Although by no means a rare insect, the matsumushi is much esteemed for the peculiar clearness and sweetness of its notes—(onomatopoetically rendered in Japanese by the syllables chin-chirorīn, chin-chirorīn),—little silvery shrillings which I can best describe as resembling the sound of an electric bell heard from a distance. The matsumushi haunts pine-woods and cryptomeria-groves, and makes its music at night. It is a very small insect, with a dark-brown back, and a yellowish belly.
Perhaps the oldest extant verses upon the matsumushi are those contained in the Kokinshū,—a famous anthology compiled in the year 905 by the court-poet Tsurayuki and several of his noble friends. Here we first find that play on the name of the insect as pronounced, which was to be repeated in a thousand different keys by a multitude of poets through the literature of more than nine hundred years:—
Aki no no ni
Michi mo madoinu;
Matsumushi no
Koe suru kata ni
Yadoya karamashi.
“In the autumn-fields I lose my way;—perhaps I might ask for lodging in the direction of the cry of the waiting-insect;”—that is to say, “might sleep to-night in the grass where the insects are waiting for me.” There is in the same work a much prettier poem on the matsumushi by Tsurayuki.
With dusk begins to cry the male of the Waiting-insect;—
I, too, await my beloved, and, hearing, my longing grows.
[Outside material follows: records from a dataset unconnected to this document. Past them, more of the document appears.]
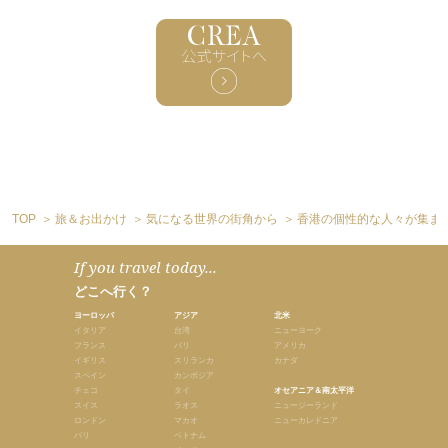
TOP
旅＆お出かけ
気になる世界の街角から
香港の個性的な人々が集まる
If you travel today...
どこへ行く？
ヨーロッパ
アジア
北米
イタリア
台湾
ニューヨーク
フランス
バリ
アメリカ
イギリス
スリランカ
カナダ
スペイン
カンボジア
チェコ
タイ
オセアニア＆南太平洋
スイス
ラオス
ニュージーランド
ロンドン
マカオ
ニューカレドニア
パリ
ベトナム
The following poems on the same insect are less ancient but not less interesting:—
Forever past and gone, the hour of the promised advent!—
Truly the Waiter’s voice is a voice of sadness now!
Parting is sorrowful always,—even the parting with autumn!
O plaintive matsumushi, add not thou to my pain!
Always more clear and shrill, as the hush of the night grows deeper,
The Waiting-insect’s voice;—and I that wait in the garden,
Feel enter into my heart the voice and the moon together.